Characterization of the deletion in g7085vir: (a) Read coverage from Illumina data of both strains for the g7085vir; (b) Domain prediction from InterProScan on the g7085vir protein. In the section ‘Entry matches to this protein’, seven domains are predicted across the protein sequence, including four transmembrane helices, suggesting a multi-pass transmembrane topology with a long N-terminal extracellular tail (see the simplified cartoon) (c) Pfam motif prediction showing the location of the motifs, note the presence of the BspA type motifs at the N terminus

Confirmation of gene deletions

In order to confirm deletions of g6116vir and g7085vir in the attenuated strain and narrow the time point, i.e. passage number, when the deletion occurred, we tested a range of different passages for the presence/absence of loci by conventional and real-time PCR (Table 2).
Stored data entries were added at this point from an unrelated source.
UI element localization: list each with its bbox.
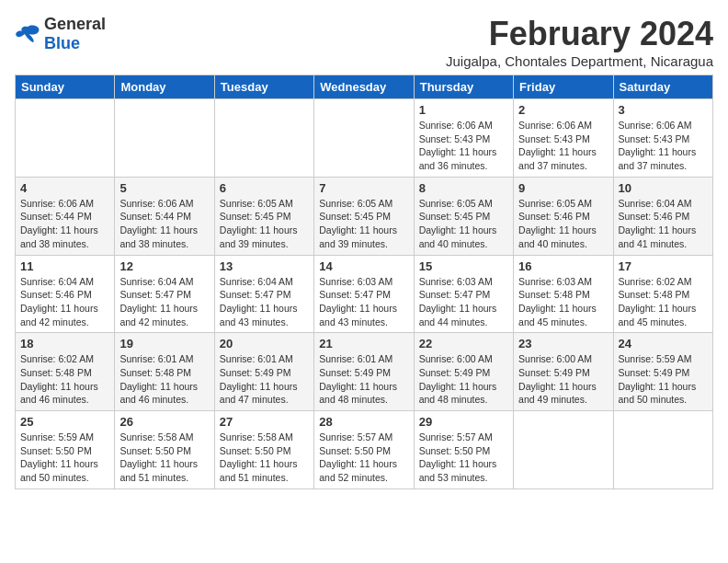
- day-info: Sunrise: 6:00 AM Sunset: 5:49 PM Dayligh…: [518, 352, 608, 407]
- calendar-cell: 20Sunrise: 6:01 AM Sunset: 5:49 PM Dayli…: [214, 333, 313, 411]
- calendar-cell: 25Sunrise: 5:59 AM Sunset: 5:50 PM Dayli…: [16, 411, 115, 489]
- logo-blue: Blue: [44, 34, 80, 52]
- calendar-cell: 27Sunrise: 5:58 AM Sunset: 5:50 PM Dayli…: [214, 411, 313, 489]
- day-number: 19: [119, 337, 209, 350]
- calendar-cell: 13Sunrise: 6:04 AM Sunset: 5:47 PM Dayli…: [214, 255, 313, 333]
- day-number: 17: [619, 259, 708, 273]
- day-number: 23: [518, 337, 608, 350]
- day-info: Sunrise: 6:06 AM Sunset: 5:43 PM Dayligh…: [518, 119, 608, 173]
- day-number: 10: [619, 181, 708, 195]
- calendar-cell: 6Sunrise: 6:05 AM Sunset: 5:45 PM Daylig…: [214, 177, 313, 255]
- day-info: Sunrise: 5:57 AM Sunset: 5:50 PM Dayligh…: [419, 431, 508, 485]
- day-info: Sunrise: 6:05 AM Sunset: 5:45 PM Dayligh…: [319, 197, 408, 251]
- calendar-cell: 15Sunrise: 6:03 AM Sunset: 5:47 PM Dayli…: [414, 255, 513, 333]
- calendar-cell: 1Sunrise: 6:06 AM Sunset: 5:43 PM Daylig…: [414, 99, 513, 178]
- day-number: 20: [220, 337, 309, 350]
- calendar-week-row: 4Sunrise: 6:06 AM Sunset: 5:44 PM Daylig…: [16, 177, 713, 255]
- calendar-cell: [314, 99, 414, 178]
- location-subtitle: Juigalpa, Chontales Department, Nicaragu…: [446, 53, 713, 69]
- calendar-week-row: 11Sunrise: 6:04 AM Sunset: 5:46 PM Dayli…: [16, 255, 713, 333]
- weekday-header-monday: Monday: [115, 75, 214, 99]
- calendar-cell: 10Sunrise: 6:04 AM Sunset: 5:46 PM Dayli…: [613, 177, 712, 255]
- calendar-cell: 21Sunrise: 6:01 AM Sunset: 5:49 PM Dayli…: [314, 333, 414, 411]
- weekday-header-tuesday: Tuesday: [214, 75, 313, 99]
- weekday-header-sunday: Sunday: [16, 75, 115, 99]
- day-number: 29: [419, 415, 508, 429]
- day-number: 27: [220, 415, 309, 429]
- calendar-cell: 23Sunrise: 6:00 AM Sunset: 5:49 PM Dayli…: [514, 333, 613, 411]
- day-info: Sunrise: 6:05 AM Sunset: 5:45 PM Dayligh…: [419, 197, 508, 251]
- day-info: Sunrise: 6:05 AM Sunset: 5:45 PM Dayligh…: [220, 197, 309, 251]
- calendar-cell: 9Sunrise: 6:05 AM Sunset: 5:46 PM Daylig…: [514, 177, 613, 255]
- day-info: Sunrise: 5:59 AM Sunset: 5:49 PM Dayligh…: [619, 352, 708, 407]
- day-info: Sunrise: 6:04 AM Sunset: 5:46 PM Dayligh…: [20, 275, 109, 329]
- day-info: Sunrise: 6:05 AM Sunset: 5:46 PM Dayligh…: [518, 197, 608, 251]
- title-block: February 2024 Juigalpa, Chontales Depart…: [446, 15, 713, 69]
- day-number: 24: [619, 337, 708, 350]
- day-number: 1: [419, 103, 508, 117]
- calendar-cell: 16Sunrise: 6:03 AM Sunset: 5:48 PM Dayli…: [514, 255, 613, 333]
- calendar-cell: 2Sunrise: 6:06 AM Sunset: 5:43 PM Daylig…: [514, 99, 613, 178]
- day-number: 13: [220, 259, 309, 273]
- day-number: 11: [20, 259, 109, 273]
- day-info: Sunrise: 6:04 AM Sunset: 5:47 PM Dayligh…: [119, 275, 209, 329]
- logo: General Blue: [15, 15, 106, 53]
- day-info: Sunrise: 6:06 AM Sunset: 5:43 PM Dayligh…: [419, 119, 508, 173]
- day-info: Sunrise: 6:04 AM Sunset: 5:46 PM Dayligh…: [619, 197, 708, 251]
- day-number: 9: [518, 181, 608, 195]
- day-number: 4: [20, 181, 109, 195]
- day-info: Sunrise: 6:02 AM Sunset: 5:48 PM Dayligh…: [20, 352, 109, 407]
- weekday-header-wednesday: Wednesday: [314, 75, 414, 99]
- day-info: Sunrise: 6:01 AM Sunset: 5:49 PM Dayligh…: [220, 352, 309, 407]
- calendar-cell: 11Sunrise: 6:04 AM Sunset: 5:46 PM Dayli…: [16, 255, 115, 333]
- day-number: 15: [419, 259, 508, 273]
- day-number: 3: [619, 103, 708, 117]
- day-number: 14: [319, 259, 408, 273]
- day-info: Sunrise: 6:01 AM Sunset: 5:48 PM Dayligh…: [119, 352, 209, 407]
- logo-general: General: [44, 15, 106, 33]
- weekday-header-saturday: Saturday: [613, 75, 712, 99]
- weekday-header-thursday: Thursday: [414, 75, 513, 99]
- calendar-cell: 28Sunrise: 5:57 AM Sunset: 5:50 PM Dayli…: [314, 411, 414, 489]
- day-number: 16: [518, 259, 608, 273]
- day-info: Sunrise: 5:58 AM Sunset: 5:50 PM Dayligh…: [220, 431, 309, 485]
- calendar-cell: [16, 99, 115, 178]
- day-info: Sunrise: 6:00 AM Sunset: 5:49 PM Dayligh…: [419, 352, 508, 407]
- calendar-cell: 24Sunrise: 5:59 AM Sunset: 5:49 PM Dayli…: [613, 333, 712, 411]
- calendar-cell: 19Sunrise: 6:01 AM Sunset: 5:48 PM Dayli…: [115, 333, 214, 411]
- day-number: 6: [220, 181, 309, 195]
- calendar-cell: [115, 99, 214, 178]
- day-info: Sunrise: 6:06 AM Sunset: 5:44 PM Dayligh…: [119, 197, 209, 251]
- day-info: Sunrise: 6:03 AM Sunset: 5:47 PM Dayligh…: [319, 275, 408, 329]
- calendar-cell: 26Sunrise: 5:58 AM Sunset: 5:50 PM Dayli…: [115, 411, 214, 489]
- day-info: Sunrise: 6:01 AM Sunset: 5:49 PM Dayligh…: [319, 352, 408, 407]
- day-info: Sunrise: 5:57 AM Sunset: 5:50 PM Dayligh…: [319, 431, 408, 485]
- day-number: 7: [319, 181, 408, 195]
- calendar-cell: 8Sunrise: 6:05 AM Sunset: 5:45 PM Daylig…: [414, 177, 513, 255]
- day-number: 2: [518, 103, 608, 117]
- calendar-cell: 14Sunrise: 6:03 AM Sunset: 5:47 PM Dayli…: [314, 255, 414, 333]
- logo-bird-icon: [15, 24, 40, 44]
- day-number: 21: [319, 337, 408, 350]
- calendar-week-row: 25Sunrise: 5:59 AM Sunset: 5:50 PM Dayli…: [16, 411, 713, 489]
- weekday-header-row: SundayMondayTuesdayWednesdayThursdayFrid…: [16, 75, 713, 99]
- day-info: Sunrise: 6:06 AM Sunset: 5:43 PM Dayligh…: [619, 119, 708, 173]
- day-info: Sunrise: 6:03 AM Sunset: 5:47 PM Dayligh…: [419, 275, 508, 329]
- month-title: February 2024: [446, 15, 713, 53]
- weekday-header-friday: Friday: [514, 75, 613, 99]
- day-number: 18: [20, 337, 109, 350]
- calendar-cell: 22Sunrise: 6:00 AM Sunset: 5:49 PM Dayli…: [414, 333, 513, 411]
- calendar-cell: 17Sunrise: 6:02 AM Sunset: 5:48 PM Dayli…: [613, 255, 712, 333]
- day-info: Sunrise: 6:04 AM Sunset: 5:47 PM Dayligh…: [220, 275, 309, 329]
- calendar-cell: 5Sunrise: 6:06 AM Sunset: 5:44 PM Daylig…: [115, 177, 214, 255]
- day-info: Sunrise: 6:02 AM Sunset: 5:48 PM Dayligh…: [619, 275, 708, 329]
- calendar-cell: 7Sunrise: 6:05 AM Sunset: 5:45 PM Daylig…: [314, 177, 414, 255]
- calendar-cell: 12Sunrise: 6:04 AM Sunset: 5:47 PM Dayli…: [115, 255, 214, 333]
- day-number: 26: [119, 415, 209, 429]
- day-number: 22: [419, 337, 508, 350]
- calendar-table: SundayMondayTuesdayWednesdayThursdayFrid…: [15, 75, 713, 489]
- calendar-cell: 29Sunrise: 5:57 AM Sunset: 5:50 PM Dayli…: [414, 411, 513, 489]
- day-number: 28: [319, 415, 408, 429]
- calendar-cell: 4Sunrise: 6:06 AM Sunset: 5:44 PM Daylig…: [16, 177, 115, 255]
- day-number: 25: [20, 415, 109, 429]
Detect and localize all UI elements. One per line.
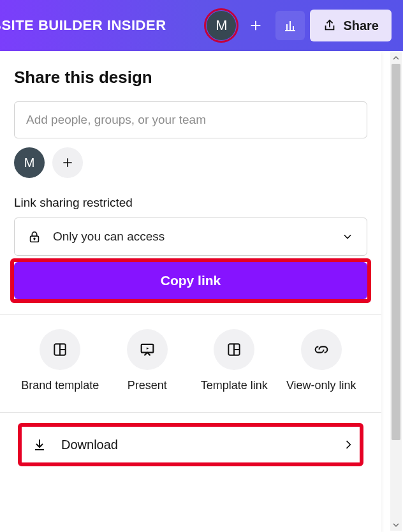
link-sharing-label: Link sharing restricted bbox=[14, 196, 367, 210]
plus-icon bbox=[249, 18, 263, 33]
share-panel: Share this design M Link sharing restric… bbox=[0, 51, 381, 532]
action-view-only-link[interactable]: View-only link bbox=[279, 329, 363, 393]
add-collaborator-button[interactable] bbox=[241, 11, 270, 40]
chevron-down-icon bbox=[341, 230, 354, 243]
access-select-value: Only you can access bbox=[53, 230, 165, 244]
people-chips: M bbox=[14, 147, 367, 178]
lock-icon bbox=[27, 228, 41, 245]
add-people-chip[interactable] bbox=[52, 147, 83, 178]
user-chip[interactable]: M bbox=[14, 147, 45, 178]
layout-icon bbox=[226, 341, 242, 358]
action-label: Present bbox=[128, 378, 167, 393]
panel-title: Share this design bbox=[14, 68, 367, 87]
analytics-button[interactable] bbox=[275, 11, 305, 40]
people-input[interactable] bbox=[14, 101, 367, 138]
action-present[interactable]: Present bbox=[105, 329, 189, 393]
action-label: Template link bbox=[201, 378, 268, 393]
annotation-highlight bbox=[18, 423, 363, 466]
presentation-icon bbox=[138, 341, 156, 358]
scrollbar-thumb[interactable] bbox=[392, 64, 400, 440]
scroll-down-arrow[interactable] bbox=[390, 519, 402, 531]
svg-point-1 bbox=[34, 238, 35, 239]
scrollbar[interactable] bbox=[390, 52, 402, 531]
share-button-label: Share bbox=[343, 18, 379, 33]
annotation-highlight bbox=[10, 258, 371, 303]
user-chip-initial: M bbox=[24, 156, 35, 170]
download-row-wrap: Download bbox=[14, 424, 367, 465]
link-icon bbox=[312, 341, 330, 358]
app-header: BSITE BUILDER INSIDER M Share bbox=[0, 0, 403, 51]
action-template-link[interactable]: Template link bbox=[192, 329, 276, 393]
access-select[interactable]: Only you can access bbox=[14, 218, 367, 256]
brand-name: BSITE BUILDER INSIDER bbox=[0, 17, 166, 34]
action-label: Brand template bbox=[21, 378, 99, 393]
plus-icon bbox=[61, 156, 74, 169]
bar-chart-icon bbox=[282, 18, 298, 33]
share-actions-row: Brand template Present bbox=[14, 315, 367, 393]
divider bbox=[0, 412, 381, 413]
action-label: View-only link bbox=[286, 378, 356, 393]
copy-link-wrap: Copy link bbox=[14, 262, 367, 299]
scroll-up-arrow[interactable] bbox=[390, 52, 402, 64]
layout-icon bbox=[52, 341, 68, 358]
share-button[interactable]: Share bbox=[310, 10, 392, 41]
user-avatar[interactable]: M bbox=[207, 11, 236, 40]
upload-icon bbox=[323, 18, 337, 33]
avatar-highlight-ring bbox=[204, 8, 238, 43]
action-brand-template[interactable]: Brand template bbox=[18, 329, 102, 393]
We confirmed the g6116vir deletion in the attenuated strain, whereas the deletion of the g7085vir could not be experimentally validated (Table 2). The analysis showed that the deletion of the g6116vir occurred already in the xenic background between the passage 83 and 145. In addition, testing low and high passages of other unrelated H. meleagridis strains, grown as xenic clonal cultures, demonstrated that g6116vir did not change and remained as wild type throughout the in vitro cultivation (Table 2, Fig. S1).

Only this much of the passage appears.